When Jorgenson won the Pro Photographer Showdown in 2001, rocketing himself into the spotlight, his spaceship was made of slides.
You want to talk progression?
“The most exciting thing about these three-day showdowns,” he said, as we started talking about Crankworx’ Deep Summer event, “is just being in the digital age. 10 years ago, you wouldn’t have been able to do that – to shoot, to come up with a creative concept that you can showcase to an audience, in that short an amount of time. You were working on film. I got sucked in to wanting to try it, so I entered Deep Winter and that got me excited to enter Pro Photo.”
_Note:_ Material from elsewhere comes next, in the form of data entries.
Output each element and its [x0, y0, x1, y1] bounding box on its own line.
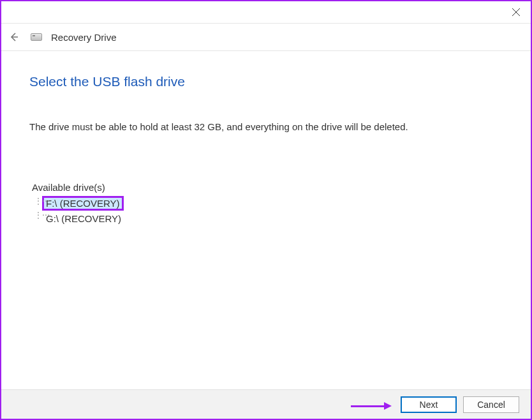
tree-connector-icon: ⋮⋯: [34, 197, 50, 206]
cancel-button[interactable]: Cancel: [463, 396, 519, 413]
drive-label: F:\ (RECOVERY): [44, 198, 122, 209]
drive-item-g[interactable]: ⋮⋯ G:\ (RECOVERY): [32, 211, 503, 226]
back-button[interactable]: [6, 29, 22, 45]
drive-label: G:\ (RECOVERY): [44, 213, 123, 224]
close-icon: [512, 8, 520, 16]
close-button[interactable]: [501, 3, 531, 22]
header-title: Recovery Drive: [51, 32, 117, 43]
drive-item-f[interactable]: ⋮⋯ F:\ (RECOVERY): [32, 195, 503, 211]
page-heading: Select the USB flash drive: [29, 74, 503, 89]
content-area: Select the USB flash drive The drive mus…: [1, 51, 531, 226]
back-arrow-icon: [8, 31, 20, 43]
tree-connector-icon: ⋮⋯: [34, 211, 50, 220]
drives-label: Available drive(s): [32, 182, 503, 193]
bottom-bar: Next Cancel: [1, 389, 531, 419]
header-bar: Recovery Drive: [1, 23, 531, 51]
titlebar: [1, 1, 531, 23]
arrow-annotation: [351, 402, 392, 410]
next-button[interactable]: Next: [401, 396, 457, 413]
drives-section: Available drive(s) ⋮⋯ F:\ (RECOVERY) ⋮⋯ …: [32, 182, 503, 226]
page-description: The drive must be able to hold at least …: [29, 121, 503, 132]
drive-icon: [31, 33, 42, 41]
arrow-head-icon: [384, 402, 392, 410]
arrow-line-icon: [351, 405, 384, 407]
For a lot of us, seeing Jorgenson sign on for Deep Winter or Pro Photo, at a peak in his career, was a risky move. Why forfeit the Crown? He’d been on the judging panel for the Pro Photographer Showdown, along with other past winners, but says, he never saw someone’s show and thought, hmm, glad I wasn’t up against them. “I think the only real hurdle is yourself. You’re either gonna do the best job you can, or you can’t. It’s not really a photo contest. People make the mistake of thinking of it as a showcase of your portfolio. At the end of the day, it’s judged on how it communicates to the audience. That’s what makes it Best in Show.”
What intrigues him is the chance to play in a new medium.
“The classical definition of a good photo is one that says it all,” says Jorgenson. But new digital platforms mean that a photographer can transcend that. “You don’t need one photo to say everything. You can tell a story. Photography is becoming so much more multimedia oriented. Once you have a platform to tell a story, people get into it way more.”
“Before, you didn’t have control over who saw your stuff. For the majority of my career, no one ever asked me what photo I should use. It was always someone else deciding. So the fact you can come up with something completely on your own… that’s the game-changer. So I wanted to try it.”
Now that photographers have a platform, they’re stepping up.
But so have audiences. “If you look at old magazines from the 80s, the photos are so shitty. You couldn’t get away with that today. The consumer is more educated. The audience, every year, can tell what is better than the year before. The progression of the digital medium is on a curve.”
That’s why the Deep Summer Photo Challenge will again be one of the must-see events of Crankworx, and why you might just see a resurgence of beautiful curated print coffee table projects, featuring the work of one Blake Jorgenson, coming soon.